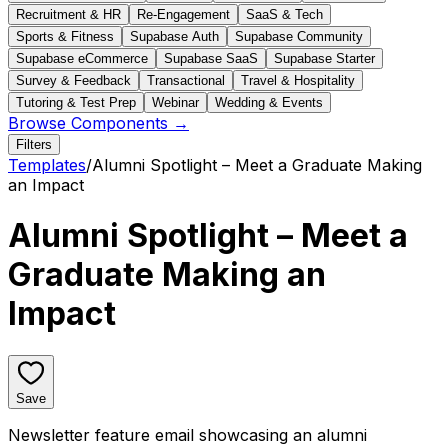
Recruitment & HR
Re-Engagement
SaaS & Tech
Sports & Fitness
Supabase Auth
Supabase Community
Supabase eCommerce
Supabase SaaS
Supabase Starter
Survey & Feedback
Transactional
Travel & Hospitality
Tutoring & Test Prep
Webinar
Wedding & Events
Browse Components →
Filters
Templates
/
Alumni Spotlight – Meet a Graduate Making
an Impact
Alumni Spotlight – Meet a
Graduate Making an
Impact
Save
Newsletter feature email showcasing an alumni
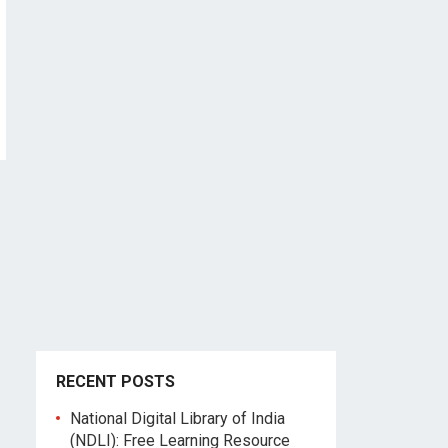
RECENT POSTS
National Digital Library of India
(NDLI): Free Learning Resource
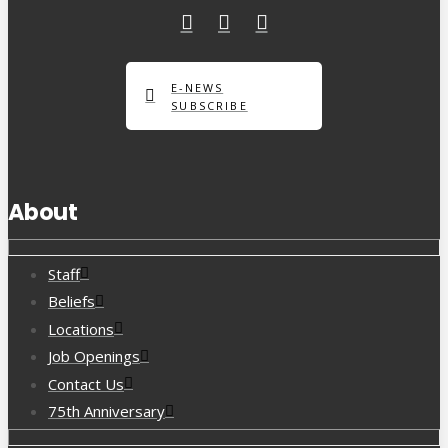
E-NEWS
SUBSCRIBE
About
Staff
Beliefs
Locations
Job Openings
Contact Us
75th Anniversary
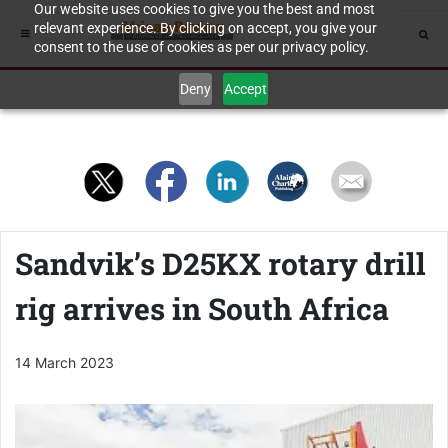
Our website uses cookies to give you the best and most
relevant experience. By clicking on accept, you give your
consent to the use of cookies as per our privacy policy.
Deny
Accept
Sandvik’s D25KX rotary drill
rig arrives in South Africa
14 March 2023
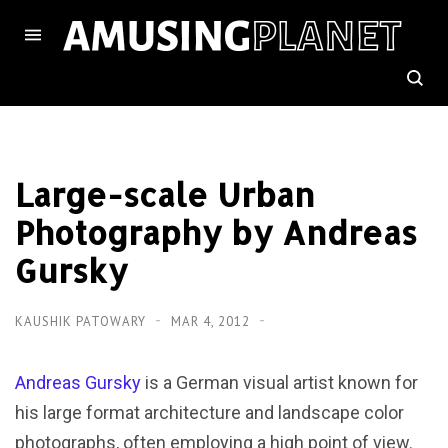
Large-scale Urban
Photography by Andreas
Gursky
KAUSHIK PATOWARY
MAR 4, 2012
Andreas Gursky
is a German visual artist known for
his large format architecture and landscape color
photographs, often employing a high point of view.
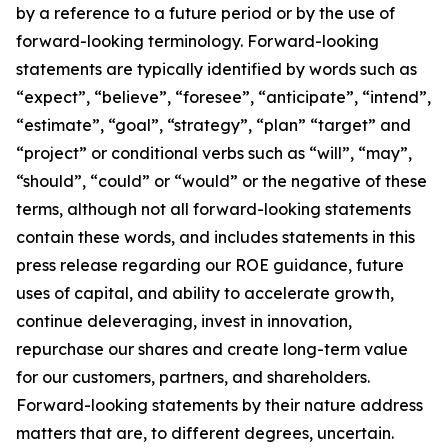
by a reference to a future period or by the use of
forward-looking terminology. Forward-looking
statements are typically identified by words such as
“expect”, “believe”, “foresee”, “anticipate”, “intend”,
“estimate”, “goal”, “strategy”, “plan” “target” and
“project” or conditional verbs such as “will”, “may”,
“should”, “could” or “would” or the negative of these
terms, although not all forward-looking statements
contain these words, and includes statements in this
press release regarding our ROE guidance, future
uses of capital, and ability to accelerate growth,
continue deleveraging, invest in innovation,
repurchase our shares and create long-term value
for our customers, partners, and shareholders.
Forward-looking statements by their nature address
matters that are, to different degrees, uncertain.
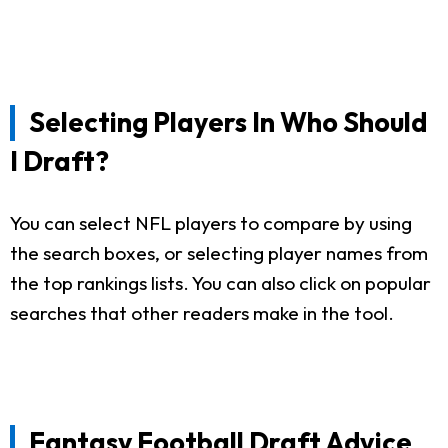
Selecting Players In Who Should
I Draft?
You can select NFL players to compare by using
the search boxes, or selecting player names from
the top rankings lists. You can also click on popular
searches that other readers make in the tool.
Fantasy Football Draft Advice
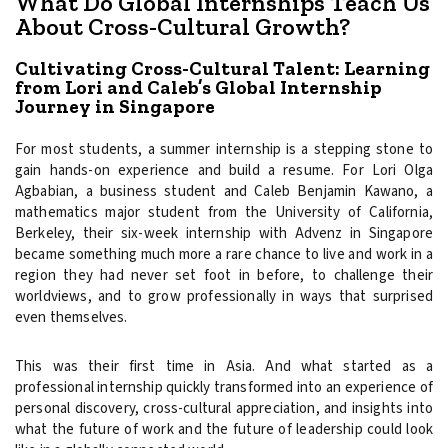
What Do Global Internships Teach Us
About Cross-Cultural Growth?
Cultivating Cross-Cultural Talent: Learning
from Lori and Caleb’s Global Internship
Journey in Singapore
For most students, a summer internship is a stepping stone to
gain hands-on experience and build a resume. For Lori Olga
Agbabian, a business student and Caleb Benjamin Kawano, a
mathematics major student from the University of California,
Berkeley, their six-week internship with Advenz in Singapore
became something much more a rare chance to live and work in a
region they had never set foot in before, to challenge their
worldviews, and to grow professionally in ways that surprised
even themselves.
This was their first time in Asia. And what started as a
professional internship quickly transformed into an experience of
personal discovery, cross-cultural appreciation, and insights into
what the future of work and the future of leadership could look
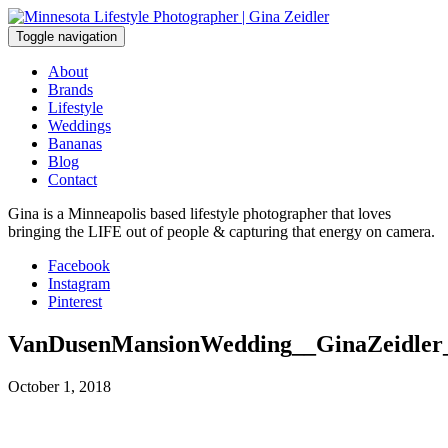
Skip
to
Toggle navigation
content
About
Brands
Lifestyle
Weddings
Bananas
Blog
Contact
Gina is a Minneapolis based lifestyle photographer that loves
bringing the LIFE out of people & capturing that energy on camera.
Facebook
Instagram
Pinterest
VanDusenMansionWedding__GinaZeidler
October 1, 2018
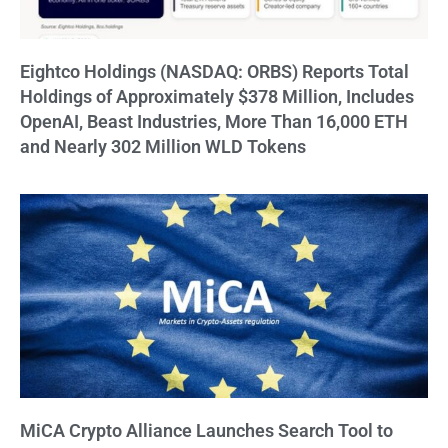
Eightco Holdings (NASDAQ: ORBS) Reports Total
Holdings of Approximately $378 Million, Includes
OpenAI, Beast Industries, More Than 16,000 ETH
and Nearly 302 Million WLD Tokens
MiCA Crypto Alliance Launches Search Tool to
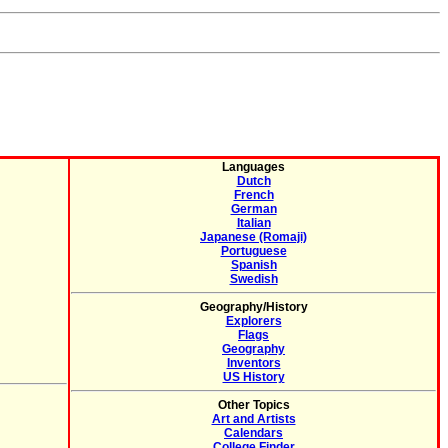
Languages
Dutch
French
German
Italian
Japanese (Romaji)
Portuguese
Spanish
Swedish
Geography/History
Explorers
Flags
Geography
Inventors
US History
Other Topics
Art and Artists
Calendars
College Finder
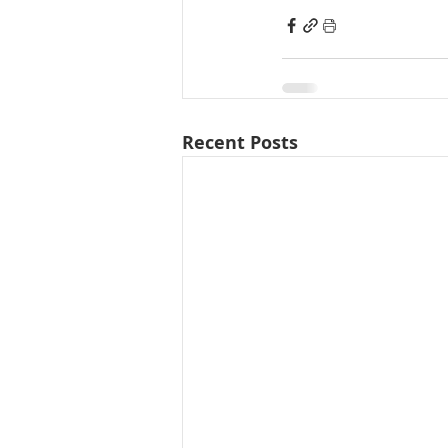
Recent Posts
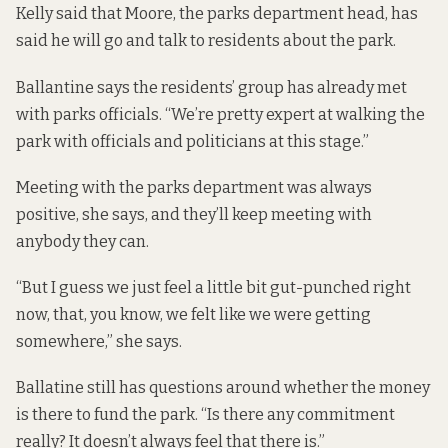
Kelly said that Moore, the parks department head, has
said he will go and talk to residents about the park.
Ballantine says the residents’ group has already met
with parks officials. “We’re pretty expert at walking the
park with officials and politicians at this stage.”
Meeting with the parks department was always
positive, she says, and they’ll keep meeting with
anybody they can.
“But I guess we just feel a little bit gut-punched right
now, that, you know, we felt like we were getting
somewhere,” she says.
Ballatine still has questions around whether the money
is there to fund the park. “Is there any commitment
really? It doesn’t always feel that there is.”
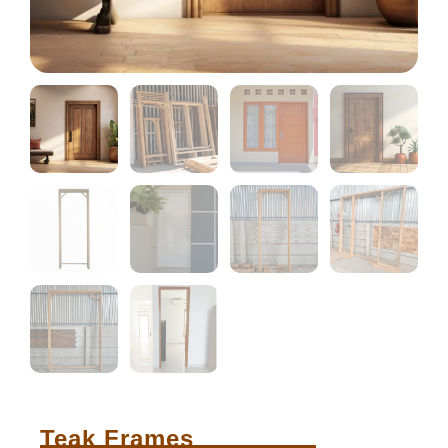
Teak Frames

_ _ _

* _PROBLEM_: The word "work" appears in some of the lines above. Copy those lines.

* _SOLUTION TO THE PROBLEM_:
became something much more a rare chance to live and work in a
what the future of work and the future of leadership could look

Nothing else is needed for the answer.